Task details:
When you reach the line containing "ANLEITUNGEN" in the entries below, start writing out each line exactly, and stop after the line containing "Motoröl des Studios, Konzeptdenkerin und".

Records for this exercise:
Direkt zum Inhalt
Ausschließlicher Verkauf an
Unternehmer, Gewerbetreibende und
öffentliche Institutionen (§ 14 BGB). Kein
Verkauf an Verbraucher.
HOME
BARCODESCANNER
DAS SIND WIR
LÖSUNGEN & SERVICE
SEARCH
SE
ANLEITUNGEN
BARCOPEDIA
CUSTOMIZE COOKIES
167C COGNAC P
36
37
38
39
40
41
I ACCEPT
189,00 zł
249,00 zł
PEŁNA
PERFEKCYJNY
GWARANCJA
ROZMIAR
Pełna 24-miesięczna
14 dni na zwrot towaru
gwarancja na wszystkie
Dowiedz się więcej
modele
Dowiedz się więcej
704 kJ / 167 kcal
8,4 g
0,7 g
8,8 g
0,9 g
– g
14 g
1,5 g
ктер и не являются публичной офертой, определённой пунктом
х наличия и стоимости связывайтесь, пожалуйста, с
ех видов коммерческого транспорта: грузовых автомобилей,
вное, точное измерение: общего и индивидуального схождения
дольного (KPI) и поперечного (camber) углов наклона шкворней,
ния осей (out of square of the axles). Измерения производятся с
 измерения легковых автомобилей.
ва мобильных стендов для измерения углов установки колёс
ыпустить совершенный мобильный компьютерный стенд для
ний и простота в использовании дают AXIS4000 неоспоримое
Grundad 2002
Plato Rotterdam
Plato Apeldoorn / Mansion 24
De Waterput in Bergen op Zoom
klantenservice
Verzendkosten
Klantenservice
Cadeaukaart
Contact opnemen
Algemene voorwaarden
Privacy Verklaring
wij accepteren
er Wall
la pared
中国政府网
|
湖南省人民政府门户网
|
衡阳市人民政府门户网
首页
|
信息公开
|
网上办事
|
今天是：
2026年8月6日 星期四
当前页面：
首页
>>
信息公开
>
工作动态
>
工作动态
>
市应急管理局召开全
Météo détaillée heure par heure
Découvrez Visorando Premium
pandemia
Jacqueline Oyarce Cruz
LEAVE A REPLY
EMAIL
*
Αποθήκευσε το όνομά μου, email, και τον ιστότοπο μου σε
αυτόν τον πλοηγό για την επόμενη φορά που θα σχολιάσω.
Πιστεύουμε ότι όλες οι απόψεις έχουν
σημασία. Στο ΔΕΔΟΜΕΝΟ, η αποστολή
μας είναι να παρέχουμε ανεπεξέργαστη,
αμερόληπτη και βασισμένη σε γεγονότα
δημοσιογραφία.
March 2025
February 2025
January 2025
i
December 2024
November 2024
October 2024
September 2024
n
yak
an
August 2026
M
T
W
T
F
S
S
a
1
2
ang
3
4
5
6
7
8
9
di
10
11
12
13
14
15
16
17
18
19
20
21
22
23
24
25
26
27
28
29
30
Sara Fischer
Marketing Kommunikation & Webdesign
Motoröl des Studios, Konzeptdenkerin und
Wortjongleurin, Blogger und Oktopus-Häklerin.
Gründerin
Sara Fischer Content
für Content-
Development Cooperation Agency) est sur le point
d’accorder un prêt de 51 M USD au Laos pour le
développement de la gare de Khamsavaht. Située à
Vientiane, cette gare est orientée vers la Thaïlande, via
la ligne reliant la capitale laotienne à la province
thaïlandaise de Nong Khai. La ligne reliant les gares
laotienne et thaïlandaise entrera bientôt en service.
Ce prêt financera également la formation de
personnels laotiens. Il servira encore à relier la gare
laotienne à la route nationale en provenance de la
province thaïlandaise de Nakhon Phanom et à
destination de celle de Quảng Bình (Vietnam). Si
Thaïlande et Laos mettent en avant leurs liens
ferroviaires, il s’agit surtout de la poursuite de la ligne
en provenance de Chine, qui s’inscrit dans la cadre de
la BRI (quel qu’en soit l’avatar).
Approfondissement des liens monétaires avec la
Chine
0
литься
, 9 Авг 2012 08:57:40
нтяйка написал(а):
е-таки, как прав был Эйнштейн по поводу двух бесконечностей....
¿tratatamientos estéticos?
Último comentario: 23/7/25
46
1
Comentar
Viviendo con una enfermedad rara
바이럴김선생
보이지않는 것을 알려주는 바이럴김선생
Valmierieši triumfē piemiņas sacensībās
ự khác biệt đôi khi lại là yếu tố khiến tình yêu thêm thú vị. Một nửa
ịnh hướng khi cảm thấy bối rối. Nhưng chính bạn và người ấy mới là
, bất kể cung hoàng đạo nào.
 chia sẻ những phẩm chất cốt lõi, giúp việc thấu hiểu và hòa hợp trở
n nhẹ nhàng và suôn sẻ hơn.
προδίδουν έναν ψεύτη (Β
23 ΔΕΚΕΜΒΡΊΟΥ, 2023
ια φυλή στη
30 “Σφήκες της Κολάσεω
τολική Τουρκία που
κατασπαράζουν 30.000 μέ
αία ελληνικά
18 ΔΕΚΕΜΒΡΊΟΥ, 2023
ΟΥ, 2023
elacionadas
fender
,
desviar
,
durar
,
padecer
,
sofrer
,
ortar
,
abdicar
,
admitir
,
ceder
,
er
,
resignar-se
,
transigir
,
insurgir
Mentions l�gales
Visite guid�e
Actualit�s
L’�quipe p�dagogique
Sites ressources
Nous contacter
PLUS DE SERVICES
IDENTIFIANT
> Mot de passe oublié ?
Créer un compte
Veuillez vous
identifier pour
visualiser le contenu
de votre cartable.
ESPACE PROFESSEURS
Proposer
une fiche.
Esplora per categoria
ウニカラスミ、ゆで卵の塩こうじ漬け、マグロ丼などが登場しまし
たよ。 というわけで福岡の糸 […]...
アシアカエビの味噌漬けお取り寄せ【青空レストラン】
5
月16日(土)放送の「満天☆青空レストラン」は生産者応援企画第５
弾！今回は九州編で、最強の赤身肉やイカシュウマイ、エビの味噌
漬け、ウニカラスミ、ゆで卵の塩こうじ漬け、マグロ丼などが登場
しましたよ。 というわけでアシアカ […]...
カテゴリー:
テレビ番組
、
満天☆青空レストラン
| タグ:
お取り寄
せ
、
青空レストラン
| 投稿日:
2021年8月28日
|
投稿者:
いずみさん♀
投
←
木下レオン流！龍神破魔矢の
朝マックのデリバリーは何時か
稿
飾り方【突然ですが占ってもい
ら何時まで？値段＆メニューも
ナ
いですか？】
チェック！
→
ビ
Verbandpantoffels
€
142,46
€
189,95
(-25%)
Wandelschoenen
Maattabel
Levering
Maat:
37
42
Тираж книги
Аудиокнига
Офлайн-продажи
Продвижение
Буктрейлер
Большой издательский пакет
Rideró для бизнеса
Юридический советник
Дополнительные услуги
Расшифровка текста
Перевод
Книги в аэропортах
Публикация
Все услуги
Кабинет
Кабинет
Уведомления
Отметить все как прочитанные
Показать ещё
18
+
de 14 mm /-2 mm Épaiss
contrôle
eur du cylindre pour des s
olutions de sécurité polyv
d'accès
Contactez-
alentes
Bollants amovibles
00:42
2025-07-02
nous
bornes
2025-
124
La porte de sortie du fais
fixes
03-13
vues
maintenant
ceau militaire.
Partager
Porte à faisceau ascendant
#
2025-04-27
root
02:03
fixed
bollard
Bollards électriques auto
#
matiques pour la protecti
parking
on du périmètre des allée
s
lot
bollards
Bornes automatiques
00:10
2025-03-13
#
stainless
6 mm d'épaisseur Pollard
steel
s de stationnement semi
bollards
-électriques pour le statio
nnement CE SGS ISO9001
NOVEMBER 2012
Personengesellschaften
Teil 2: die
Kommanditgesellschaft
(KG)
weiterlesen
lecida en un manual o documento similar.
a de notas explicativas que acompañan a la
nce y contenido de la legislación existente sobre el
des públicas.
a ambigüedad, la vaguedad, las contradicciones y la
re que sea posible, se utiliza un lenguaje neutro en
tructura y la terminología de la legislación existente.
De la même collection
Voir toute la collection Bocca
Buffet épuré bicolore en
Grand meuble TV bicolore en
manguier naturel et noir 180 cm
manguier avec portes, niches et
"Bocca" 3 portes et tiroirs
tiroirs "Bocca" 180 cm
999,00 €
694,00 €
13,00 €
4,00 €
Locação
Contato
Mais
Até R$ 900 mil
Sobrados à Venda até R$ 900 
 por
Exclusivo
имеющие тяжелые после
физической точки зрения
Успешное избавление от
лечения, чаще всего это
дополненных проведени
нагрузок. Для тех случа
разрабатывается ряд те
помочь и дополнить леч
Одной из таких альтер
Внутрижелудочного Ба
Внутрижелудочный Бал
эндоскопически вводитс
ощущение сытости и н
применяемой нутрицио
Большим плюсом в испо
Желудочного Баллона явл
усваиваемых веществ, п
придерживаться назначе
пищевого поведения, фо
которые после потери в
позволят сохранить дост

Result of this exercise:
ANLEITUNGEN
BARCOPEDIA
CUSTOMIZE COOKIES
167C COGNAC P
36
37
38
39
40
41
I ACCEPT
189,00 zł
249,00 zł
PEŁNA
PERFEKCYJNY
GWARANCJA
ROZMIAR
Pełna 24-miesięczna
14 dni na zwrot towaru
gwarancja na wszystkie
Dowiedz się więcej
modele
Dowiedz się więcej
704 kJ / 167 kcal
8,4 g
0,7 g
8,8 g
0,9 g
– g
14 g
1,5 g
ктер и не являются публичной офертой, определённой пунктом
х наличия и стоимости связывайтесь, пожалуйста, с
ех видов коммерческого транспорта: грузовых автомобилей,
вное, точное измерение: общего и индивидуального схождения
дольного (KPI) и поперечного (camber) углов наклона шкворней,
ния осей (out of square of the axles). Измерения производятся с
 измерения легковых автомобилей.
ва мобильных стендов для измерения углов установки колёс
ыпустить совершенный мобильный компьютерный стенд для
ний и простота в использовании дают AXIS4000 неоспоримое
Grundad 2002
Plato Rotterdam
Plato Apeldoorn / Mansion 24
De Waterput in Bergen op Zoom
klantenservice
Verzendkosten
Klantenservice
Cadeaukaart
Contact opnemen
Algemene voorwaarden
Privacy Verklaring
wij accepteren
er Wall
la pared
中国政府网
|
湖南省人民政府门户网
|
衡阳市人民政府门户网
首页
|
信息公开
|
网上办事
|
今天是：
2026年8月6日 星期四
当前页面：
首页
>>
信息公开
>
工作动态
>
工作动态
>
市应急管理局召开全
Météo détaillée heure par heure
Découvrez Visorando Premium
pandemia
Jacqueline Oyarce Cruz
LEAVE A REPLY
EMAIL
*
Αποθήκευσε το όνομά μου, email, και τον ιστότοπο μου σε
αυτόν τον πλοηγό για την επόμενη φορά που θα σχολιάσω.
Πιστεύουμε ότι όλες οι απόψεις έχουν
σημασία. Στο ΔΕΔΟΜΕΝΟ, η αποστολή
μας είναι να παρέχουμε ανεπεξέργαστη,
αμερόληπτη και βασισμένη σε γεγονότα
δημοσιογραφία.
March 2025
February 2025
January 2025
i
December 2024
November 2024
October 2024
September 2024
n
yak
an
August 2026
M
T
W
T
F
S
S
a
1
2
ang
3
4
5
6
7
8
9
di
10
11
12
13
14
15
16
17
18
19
20
21
22
23
24
25
26
27
28
29
30
Sara Fischer
Marketing Kommunikation & Webdesign
Motoröl des Studios, Konzeptdenkerin und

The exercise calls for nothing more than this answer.